**** Material shown

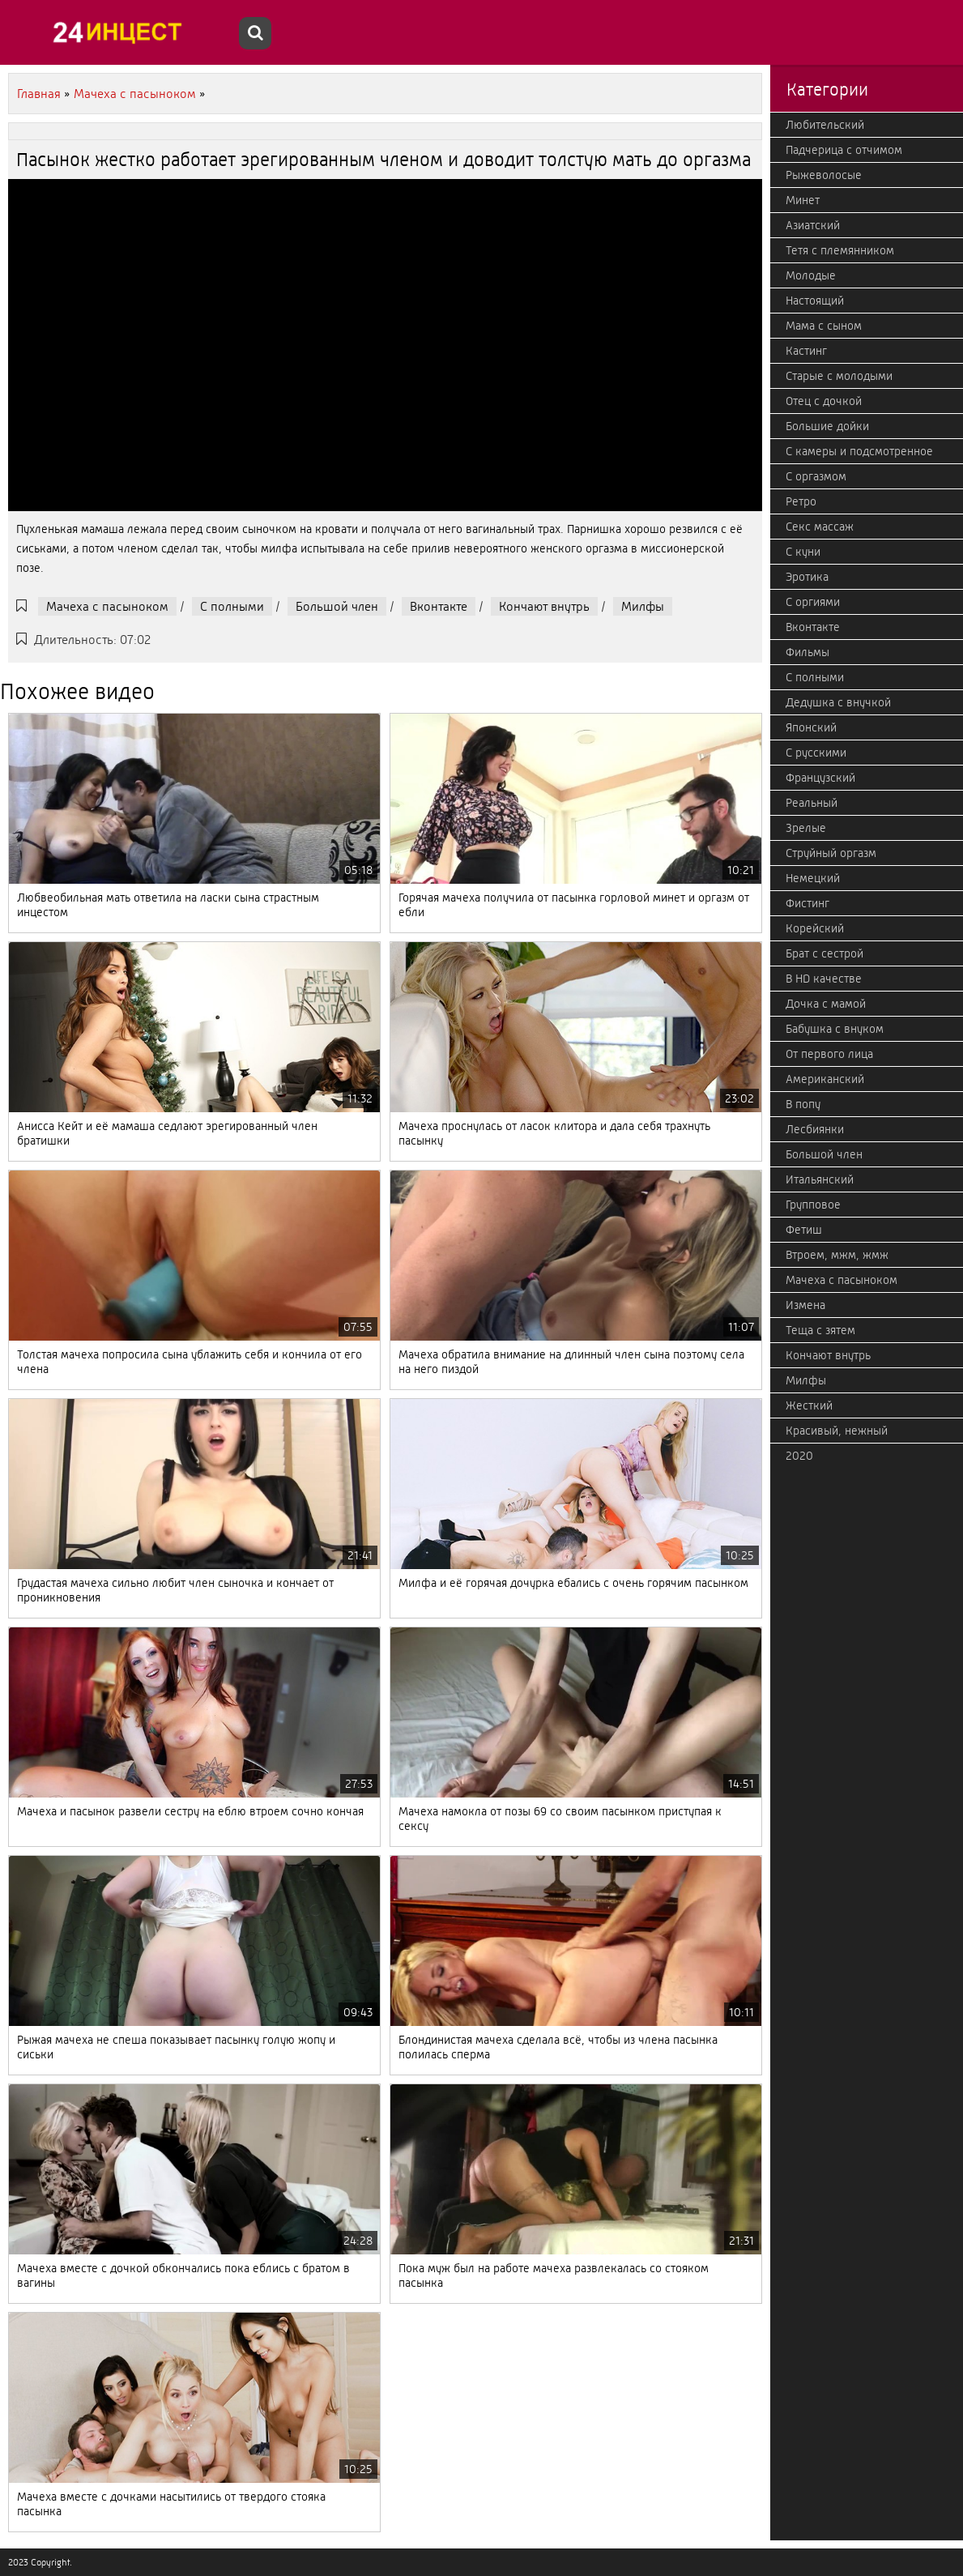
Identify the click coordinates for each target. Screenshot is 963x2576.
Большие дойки (827, 426)
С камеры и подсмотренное (859, 451)
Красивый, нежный (837, 1430)
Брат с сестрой (824, 953)
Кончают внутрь (544, 606)
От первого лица (829, 1054)
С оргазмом (816, 476)
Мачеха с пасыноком (107, 606)
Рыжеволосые (824, 175)
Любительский (825, 124)
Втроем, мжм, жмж (837, 1254)
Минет (803, 200)
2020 (799, 1455)
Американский (825, 1079)
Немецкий (813, 878)
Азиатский (813, 225)
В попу (803, 1104)
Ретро (801, 501)
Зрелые (806, 828)
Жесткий (809, 1405)
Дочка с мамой (826, 1003)
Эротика (807, 576)
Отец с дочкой (824, 401)
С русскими (816, 752)
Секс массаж (820, 526)
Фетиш (804, 1229)
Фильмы (807, 652)
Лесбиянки (815, 1129)
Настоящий (815, 300)
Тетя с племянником (840, 250)
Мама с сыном (824, 325)
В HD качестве (824, 978)
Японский (811, 727)
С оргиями (813, 602)
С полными (232, 606)
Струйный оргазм (831, 853)
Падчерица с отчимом (844, 150)
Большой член (337, 606)
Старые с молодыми (839, 376)
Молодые (811, 275)
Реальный (811, 802)
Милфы (642, 606)
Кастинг (806, 350)
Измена (805, 1305)
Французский (820, 777)
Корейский (815, 928)
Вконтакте (438, 606)
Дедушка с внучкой (838, 702)
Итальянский (820, 1179)
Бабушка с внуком (835, 1028)
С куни (803, 551)
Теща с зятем (820, 1330)
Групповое (813, 1204)
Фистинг (807, 903)
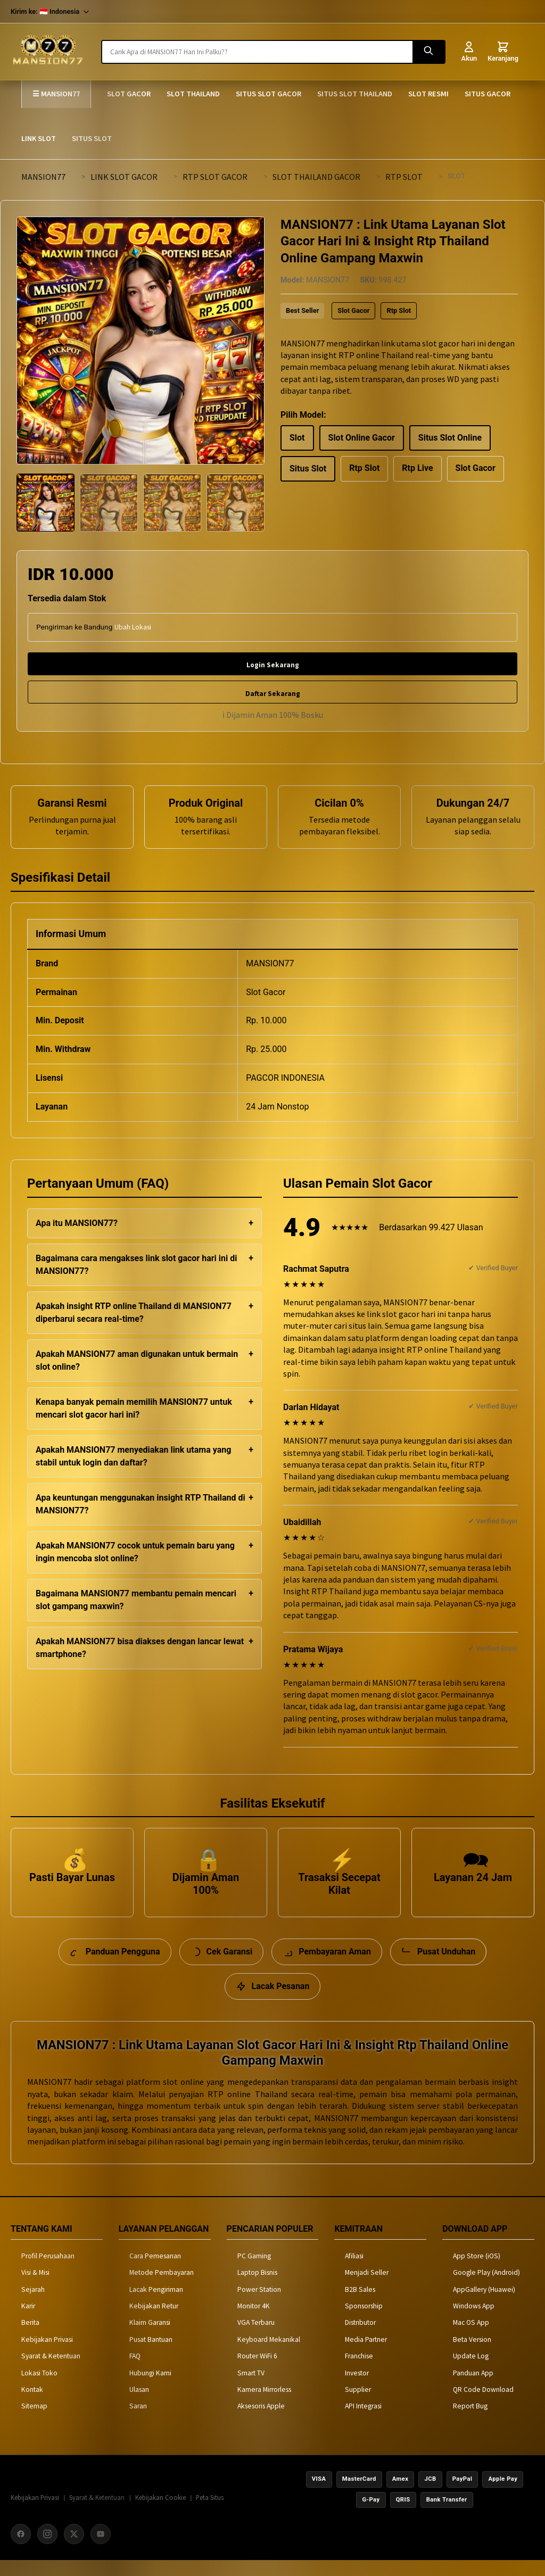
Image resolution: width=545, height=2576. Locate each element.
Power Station (259, 2303)
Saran (138, 2420)
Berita (30, 2337)
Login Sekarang (272, 664)
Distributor (360, 2337)
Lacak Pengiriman (156, 2303)
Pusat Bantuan (150, 2353)
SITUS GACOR (487, 93)
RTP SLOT (404, 176)
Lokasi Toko (39, 2387)
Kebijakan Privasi (47, 2353)
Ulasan (139, 2403)
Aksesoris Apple (261, 2420)
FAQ (135, 2370)
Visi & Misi (35, 2287)
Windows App (473, 2320)
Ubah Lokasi (132, 627)
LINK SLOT (38, 138)
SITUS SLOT (92, 138)
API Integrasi (363, 2420)
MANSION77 (43, 176)
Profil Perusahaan (48, 2270)
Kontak (32, 2403)
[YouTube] (100, 2549)
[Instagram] (47, 2549)
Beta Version (472, 2353)
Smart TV (251, 2387)
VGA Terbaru (256, 2337)
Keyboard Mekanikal (268, 2353)
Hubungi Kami (150, 2387)
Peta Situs (210, 2511)
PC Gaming (254, 2270)
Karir (28, 2320)
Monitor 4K (253, 2320)
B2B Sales (360, 2303)
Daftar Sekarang (272, 693)
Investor (357, 2387)
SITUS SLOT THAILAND (354, 93)
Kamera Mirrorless (264, 2403)
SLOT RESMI (428, 93)
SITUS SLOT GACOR (268, 93)
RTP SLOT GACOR (215, 176)
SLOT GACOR (129, 93)
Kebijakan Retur (153, 2320)
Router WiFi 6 (257, 2370)
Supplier (358, 2403)
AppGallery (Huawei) (484, 2303)
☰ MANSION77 (56, 93)
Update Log (471, 2370)
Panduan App (473, 2387)
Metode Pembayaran (161, 2287)
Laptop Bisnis (257, 2287)
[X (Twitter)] (74, 2549)
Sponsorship (364, 2320)
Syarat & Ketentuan (50, 2370)
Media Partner (366, 2353)
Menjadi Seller (367, 2287)
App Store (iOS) (476, 2270)
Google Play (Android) (486, 2287)
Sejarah (33, 2303)
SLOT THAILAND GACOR (316, 176)
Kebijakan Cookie (160, 2511)
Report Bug (470, 2420)
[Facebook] (21, 2549)
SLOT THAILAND (193, 93)
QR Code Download (483, 2403)
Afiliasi (354, 2270)
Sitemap (34, 2420)
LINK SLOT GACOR (124, 176)
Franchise (359, 2370)
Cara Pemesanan (155, 2270)
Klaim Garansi (149, 2337)
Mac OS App (471, 2337)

********

Counting only lines that contain the word "THAILAND", how many are there in the records above? Give the number alone.

3